Exercise prompt →
From the listing below, please restate exactly the lines beginning at the one with "una farmacia de" and ending at the one with "PRONTOS PARA MORAR", both included, and skip the pictures.

Extracted material →

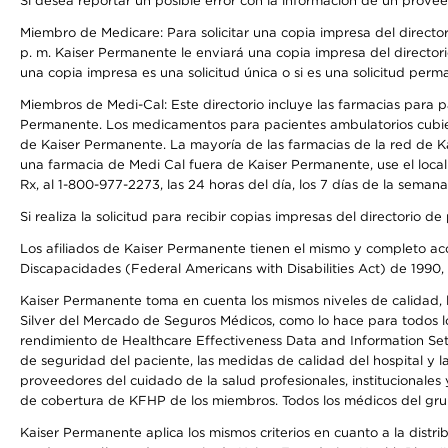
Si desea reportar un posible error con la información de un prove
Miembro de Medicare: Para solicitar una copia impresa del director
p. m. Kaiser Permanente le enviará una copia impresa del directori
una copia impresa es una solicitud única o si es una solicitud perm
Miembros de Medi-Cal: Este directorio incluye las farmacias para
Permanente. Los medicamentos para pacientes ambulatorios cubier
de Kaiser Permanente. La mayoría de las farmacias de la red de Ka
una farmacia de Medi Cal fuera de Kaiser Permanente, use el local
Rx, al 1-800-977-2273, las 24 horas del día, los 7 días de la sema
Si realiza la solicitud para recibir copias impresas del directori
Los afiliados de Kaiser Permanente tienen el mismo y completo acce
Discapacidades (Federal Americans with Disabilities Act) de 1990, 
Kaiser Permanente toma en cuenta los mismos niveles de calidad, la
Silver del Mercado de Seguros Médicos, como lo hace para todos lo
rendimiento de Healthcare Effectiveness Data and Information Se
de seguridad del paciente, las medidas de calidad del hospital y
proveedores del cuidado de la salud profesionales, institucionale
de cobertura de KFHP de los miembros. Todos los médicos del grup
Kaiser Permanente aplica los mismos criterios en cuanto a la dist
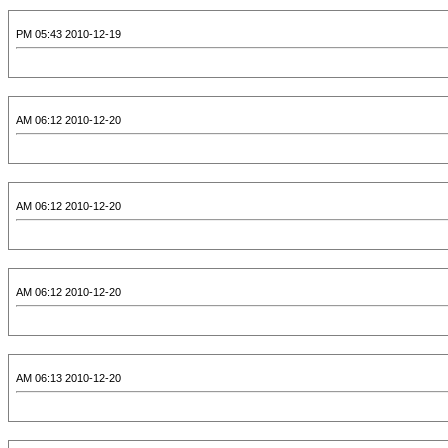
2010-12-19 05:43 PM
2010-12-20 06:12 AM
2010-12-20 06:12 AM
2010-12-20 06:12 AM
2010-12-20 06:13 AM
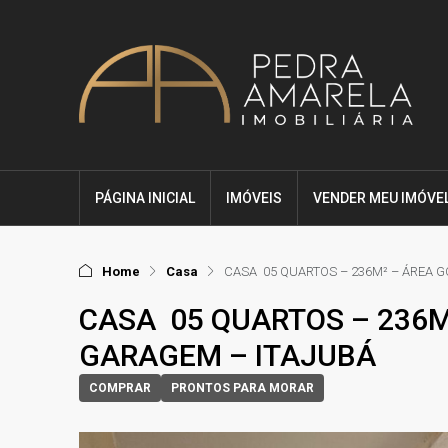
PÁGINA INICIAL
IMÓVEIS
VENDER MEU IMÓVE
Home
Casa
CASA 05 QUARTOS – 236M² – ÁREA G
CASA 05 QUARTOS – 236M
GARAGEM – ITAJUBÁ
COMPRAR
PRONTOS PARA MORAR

...

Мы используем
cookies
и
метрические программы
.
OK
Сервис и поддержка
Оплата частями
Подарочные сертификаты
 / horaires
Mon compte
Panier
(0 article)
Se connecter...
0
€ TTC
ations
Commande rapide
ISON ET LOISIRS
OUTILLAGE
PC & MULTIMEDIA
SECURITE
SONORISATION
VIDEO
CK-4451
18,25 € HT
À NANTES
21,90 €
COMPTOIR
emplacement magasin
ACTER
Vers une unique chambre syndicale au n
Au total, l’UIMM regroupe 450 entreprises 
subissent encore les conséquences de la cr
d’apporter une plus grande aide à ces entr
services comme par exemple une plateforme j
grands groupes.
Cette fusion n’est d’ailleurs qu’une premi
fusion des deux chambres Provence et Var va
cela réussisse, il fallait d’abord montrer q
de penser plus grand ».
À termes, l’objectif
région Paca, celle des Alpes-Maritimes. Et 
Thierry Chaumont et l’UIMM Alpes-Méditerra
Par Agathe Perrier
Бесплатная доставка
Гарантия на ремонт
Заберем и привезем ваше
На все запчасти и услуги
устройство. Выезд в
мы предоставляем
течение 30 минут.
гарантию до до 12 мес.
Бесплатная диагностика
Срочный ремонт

Answer to this task →
una farmacia de Medi Cal fuera de Kaiser Permanente, use el local
Rx, al 1-800-977-2273, las 24 horas del día, los 7 días de la sema
Si realiza la solicitud para recibir copias impresas del directori
Los afiliados de Kaiser Permanente tienen el mismo y completo acce
Discapacidades (Federal Americans with Disabilities Act) de 1990, 
Kaiser Permanente toma en cuenta los mismos niveles de calidad, la
Silver del Mercado de Seguros Médicos, como lo hace para todos lo
rendimiento de Healthcare Effectiveness Data and Information Se
de seguridad del paciente, las medidas de calidad del hospital y
proveedores del cuidado de la salud profesionales, institucionale
de cobertura de KFHP de los miembros. Todos los médicos del grup
Kaiser Permanente aplica los mismos criterios en cuanto a la dist
2010-12-19 05:43 PM
2010-12-20 06:12 AM
2010-12-20 06:12 AM
2010-12-20 06:12 AM
2010-12-20 06:13 AM
PÁGINA INICIAL
IMÓVEIS
VENDER MEU IMÓVE
Home
Casa
CASA 05 QUARTOS – 236M² – ÁREA G
CASA 05 QUARTOS – 236M
GARAGEM – ITAJUBÁ
COMPRAR
PRONTOS PARA MORAR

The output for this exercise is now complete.